EADS has told Russian officials that if all went well, they could become a full partner in the Airbus A320-family cargo conversion program, a potential business proposition valued at more than US$20 billion. Although it is certainly a staggering amount, it does not mean necessarily that Russia would become a full partner, but perhaps a junior partner and a supplier of certain components and raw materials.
There also is a major obstacle standing in the way of such a partnership. Russia’s own MS-21 project would be a competitor, so Russian aerospace industry officials and politicians will have to decide whether to support their indigenous project or cast their lot with Airbus.
Cooperation among the former republics of the Soviet Union so far has been very limited and appears unlikely to expand. This is partly because most of those countries - with the exceptions of Belarus, Georgia, Ukraine and Uzbekistan - possess no extensive aviation industry infrastructure, and partly because many have already turned away from cooperation with Russia, or are slowly doing so.
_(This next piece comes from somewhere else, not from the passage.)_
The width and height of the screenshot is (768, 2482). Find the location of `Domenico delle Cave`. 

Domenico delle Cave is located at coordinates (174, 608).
According to Russian and Western media, Moscow’s decision to consolidate the aviation industry into a single company is the name of the game. The Russian Aerospace Corporation (OAK) is the Russian cure for the industry's ailments. It appears that the merger of Airbus and EADS and the subsequent consolidation of EADS is the formula that the Russian officials wish to emulate.
However, the proposed solution would mean merging, consolidating and downsizing profitable and non-profitable companies and enterprises. However, it makes no sense to involve the latter because their low-quality, non-competitive products would need to be subsidized by the newly created company. In addition, the disparity of funding allocated to research and development in both has been and still is very high.
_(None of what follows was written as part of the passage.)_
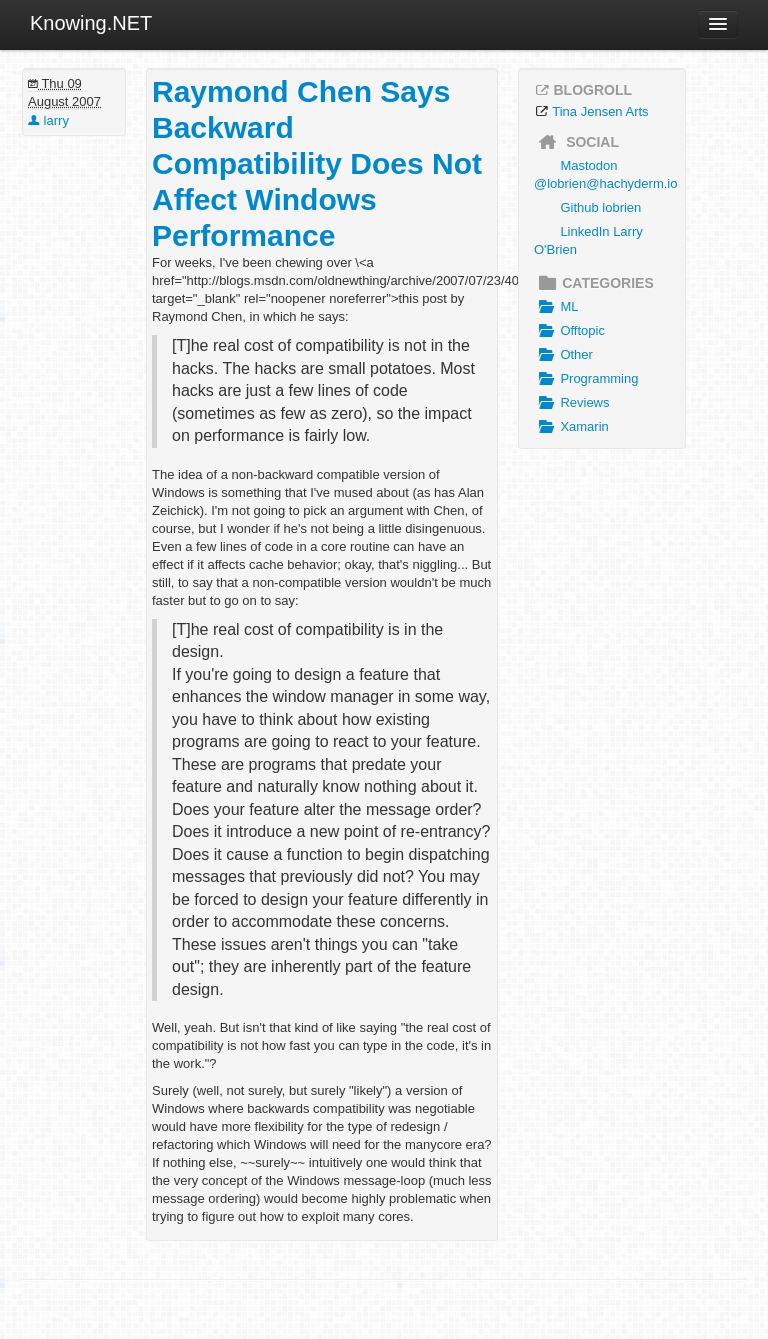 This screenshot has height=1339, width=768. I want to click on Xamarin, so click(571, 427).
Furthermore, expectations that such a consolidation would lead to a substantial increase in revenues and shares in the global aviation market are based on forecasts that have little foundation in reality.
Compared with the EU, Russia is capable of holding on to both Sukhoi and Irkut-MIG design houses, though it would have to close down several manufacturing facilities. So far, government officials have been very reluctant to follow this path because of the entrenched interests and fierce resistance that would come from regional governments that benefit from those facilities.
Russia could learn a great deal from the closure and diversification of defense enterprises in the EU and US.
But the industry will continue to decline if new customers and partners are not sought and more efforts are not made to bring in new investors.
Dr. Eugene Kogan is a noted expert in the field of defense technologies. He has held a series of research fellowships at some of Europe's most renowned research institutes, including the Forschungsinstitut der Deutschen Gesellschaft fuer Auswaertige Politik; Stiftung Wissenschaft und Politik; the Swedish Defence National College; and the Swedish Defence Research Agency.